Tuesday, October 23, 2007

How to Explain an IV to a Six Year-Old

We went to the wrong hospital. There are two near us but we were new to the area and we were confused. The other hospital had a children’s ER. This one was open to all, mainly older people, who sat in their beds moaning. Our 6 year-old, Will, was nervous. The good thing about asthma is you get pushed to the front of the line in the ER. Especially with kids, asthma wipes that blasé look right off their faces. That’s the only good thing about asthma.

They moved Will into another area of the ER so he could have his own room. The doctor turned on Cartoon Network to try to distract him. Ed, Edd and Eddy. It didn’t work. Will was screaming that he couldn’t do this. He knew he was supposed to be calm but he couldn’t do it. He couldn’t stop crying. I'd never seen him like this, in a complete state of panic. After two days of trying to reverse the course, two trips to the pediatrician, the ER doctor ordered steroids to be delivered intravenously. He was trying to stop asthma from drowning our son.

Asthma is a piece of shit, relic of a disease--an insidious, creeper, sometimes killer of a disease. Despite the research and high-falutin’ talk about maintenance and protocols and other jargon doctors use, asthma remains a mystery to them. No one can say what causes it, what ends it, who will get it, how seriously they’ll be affected. The truth is they just don’t know. And after centuries of studying and treating asthma, nothing much has changed.

To get back to my original question, how do you explain an IV to a six year old? Well the answer is that you don’t. If you tell a little kid he’s about to be held down by three adults including his parents while someone sticks a needle under his skin to begin dumping steroids into his bloodstream, well he is not going to be amenable to that situation. You can reason with him and force him and stroke his forehead, but the fact remains there is something foreign stuck inside his arm and he wants it out now.

Asthma medications are worse than the disease. They all induce nervousness or anxiety, if not outright mania. Even the naturopaths suggest drinking a cup of hot black coffee at the onset of an attack. Still all the medical professionals will tell you it is essential to stay calm. “We can’t help you if you can’t settle down.” The effects are startling even in adults. Hands shaking, nausea, irritability, irrationality, pulse racing, even cardiac arrest. But stay calm. By all means stay calm.
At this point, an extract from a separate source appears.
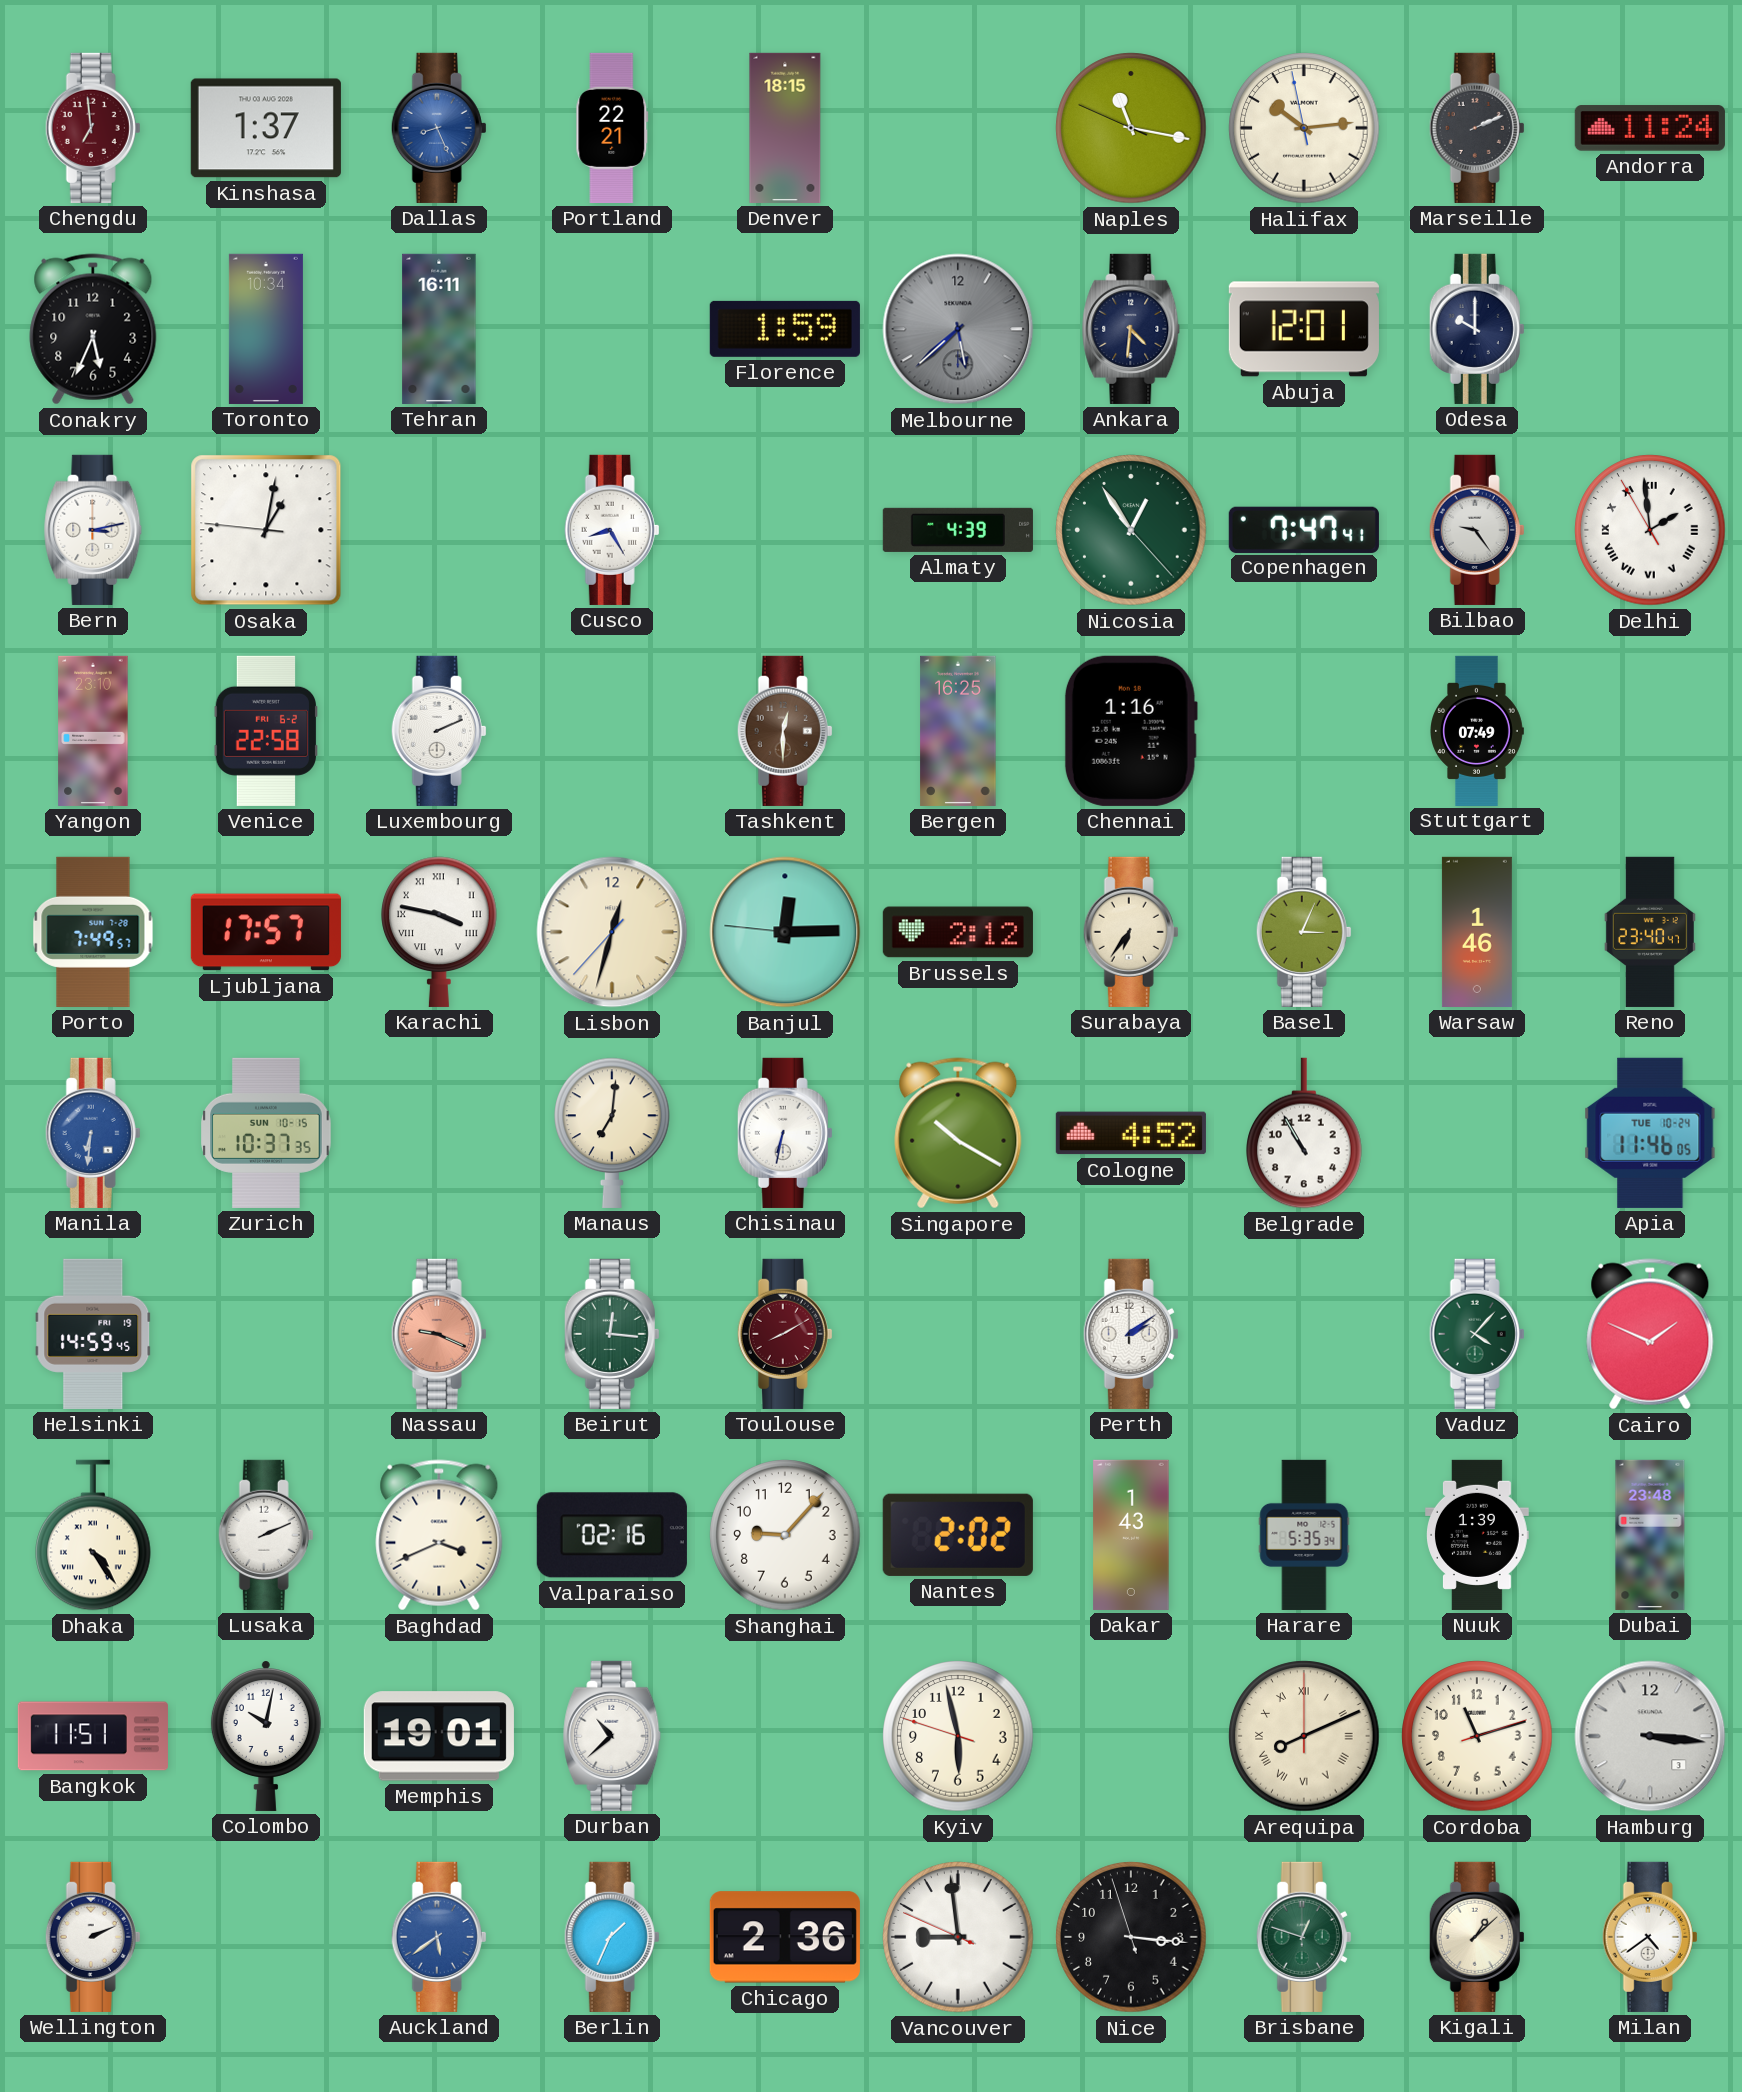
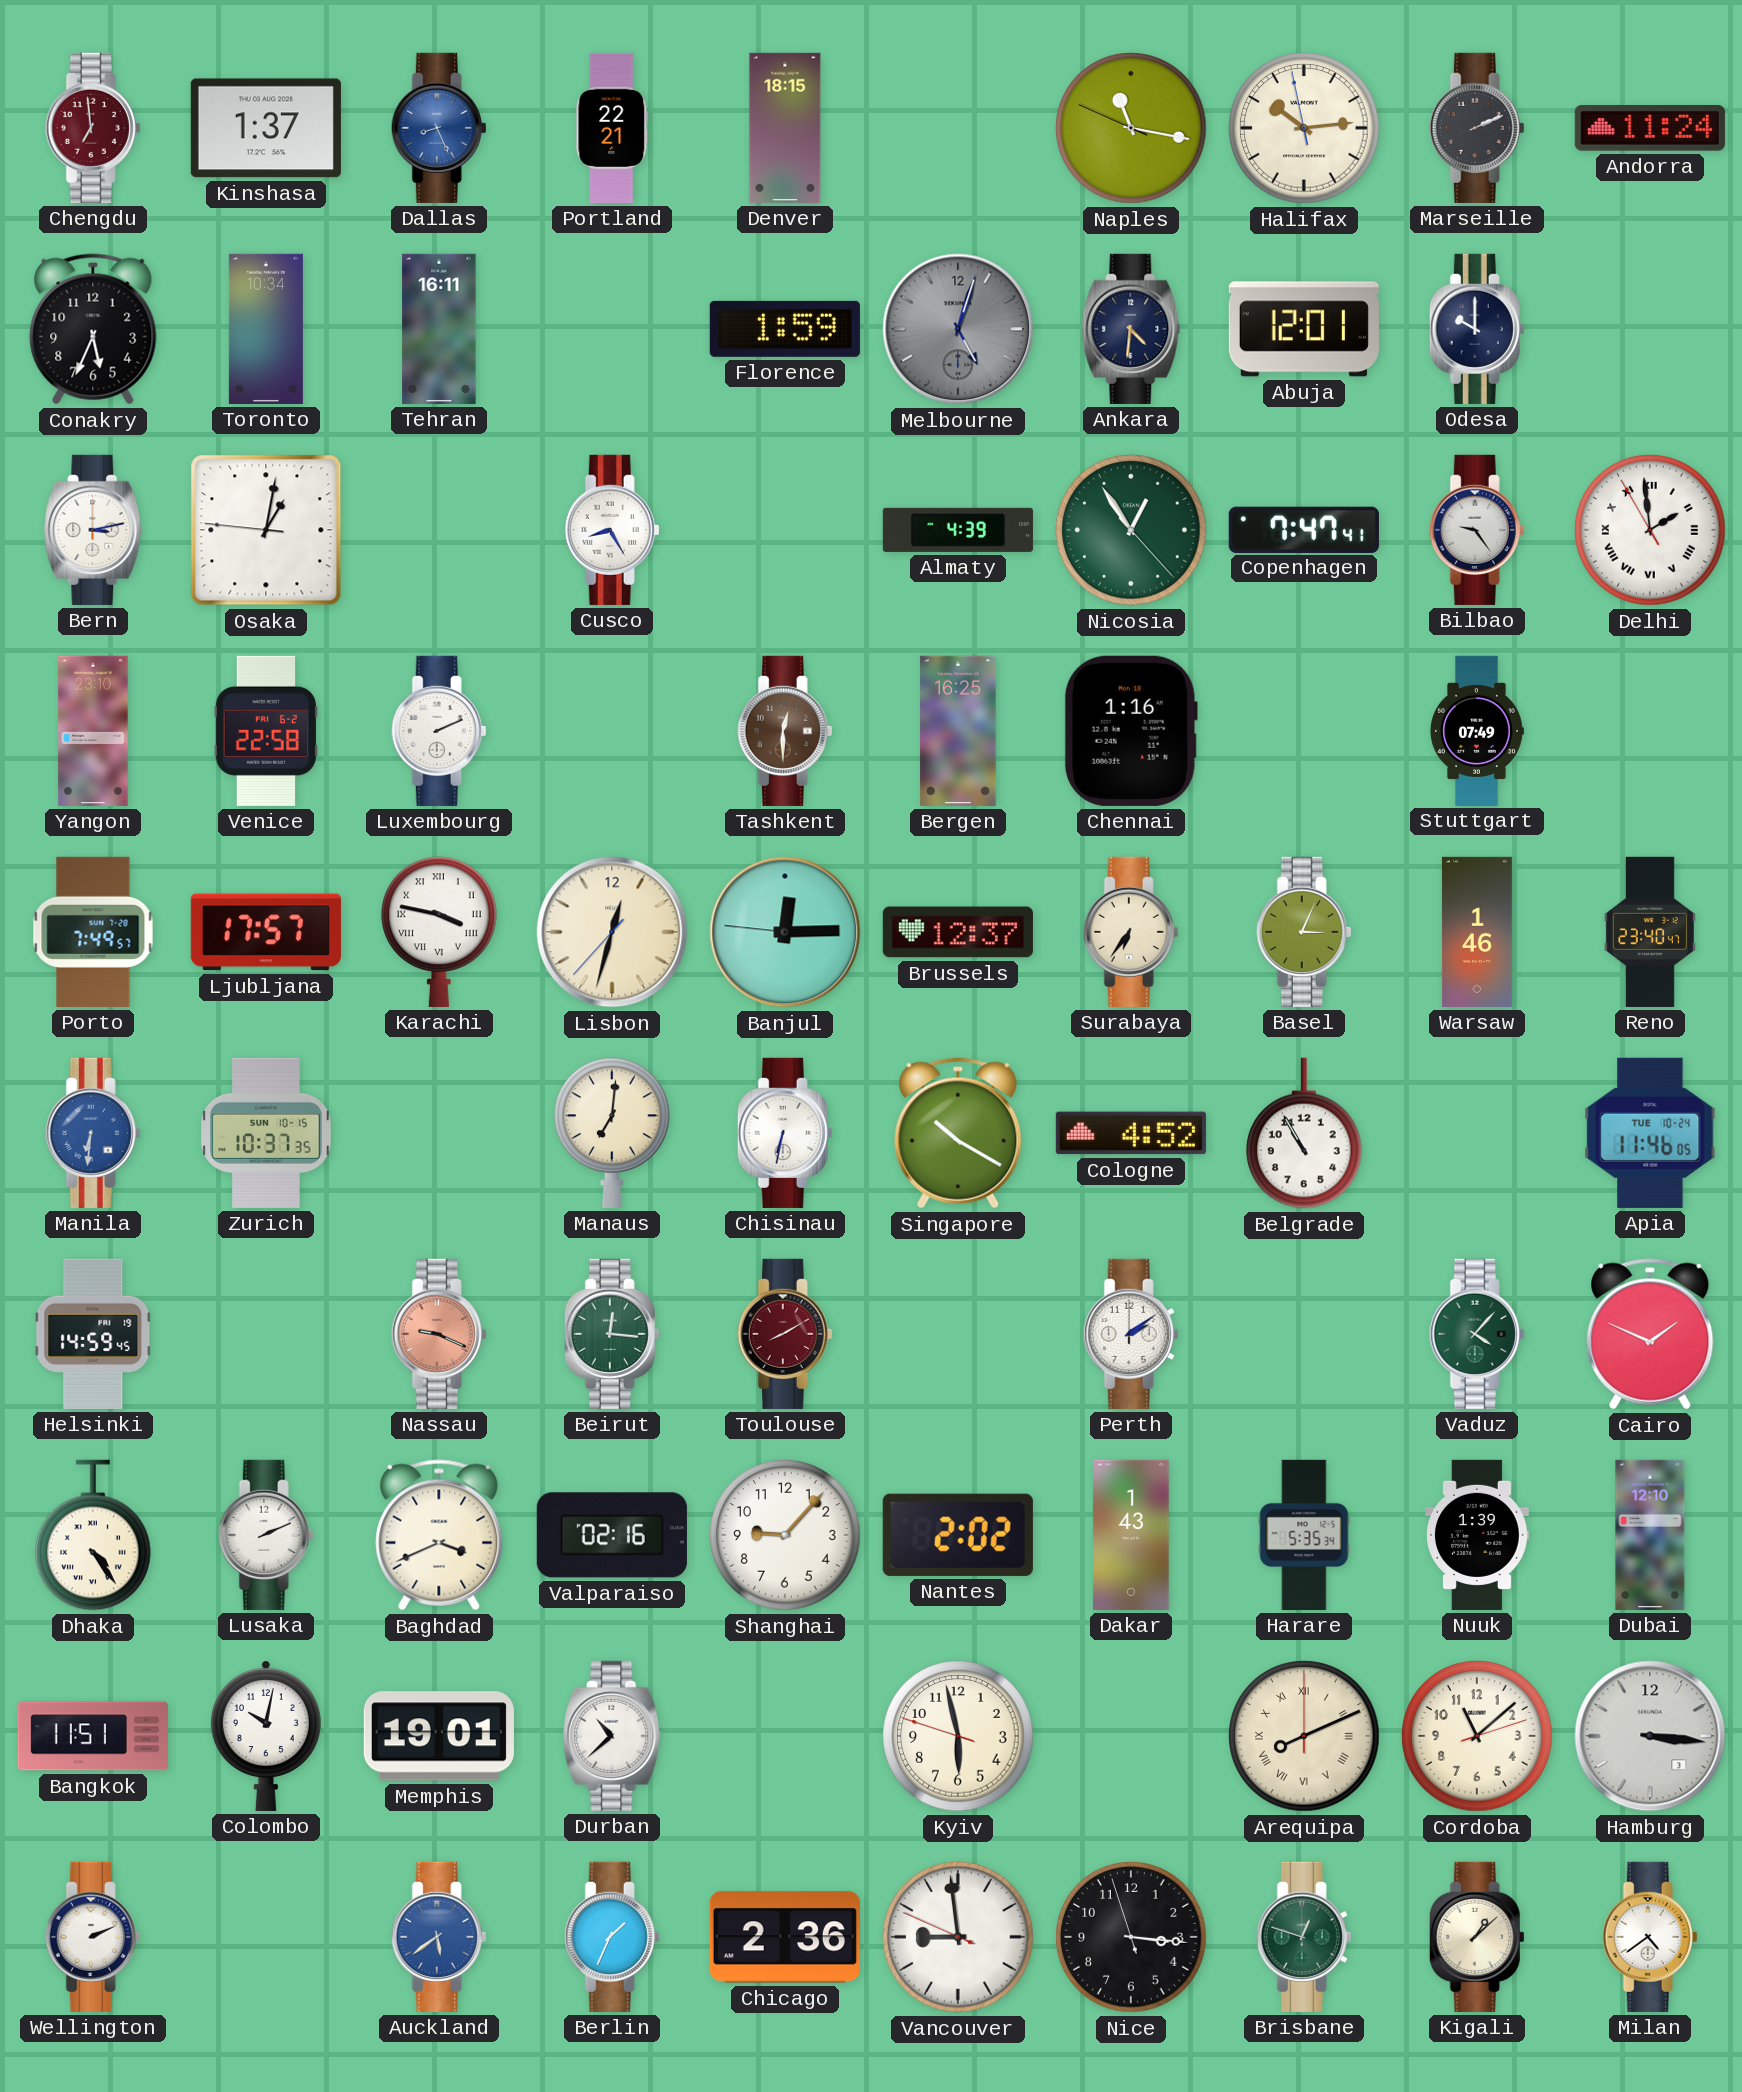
Melbourne: 5:38 -> 5:03
Brussels: 2:12 -> 12:37
Dubai: 23:48 -> 12:10
Cordoba: 11:12 -> 11:08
Sometimes as a parent, you realize you will do things that you cannot take back. Sometimes those things are done in the heat of the moment. You can’t take another question while you are trying to work. You’ve asked 367 times if he needs to go to the bathroom, and he swears he does not, until you are staring intently at the latest video selections and suddenly he can’t hold it anymore. You just snap. Every parent has their breaking point and kids are the masters of pouring gasoline on a fire.

That night I gave the ER doctor my consent to run an IV. It’s for his own good, I told myself. They strapped his little arm to a board to stop him from bending his elbow. The steroids were stinging and a red circle was forming around the needle. Will cried the entire time, almost two hours. I looked into his frightened, sobbing eyes and realized I couldn’t take this back.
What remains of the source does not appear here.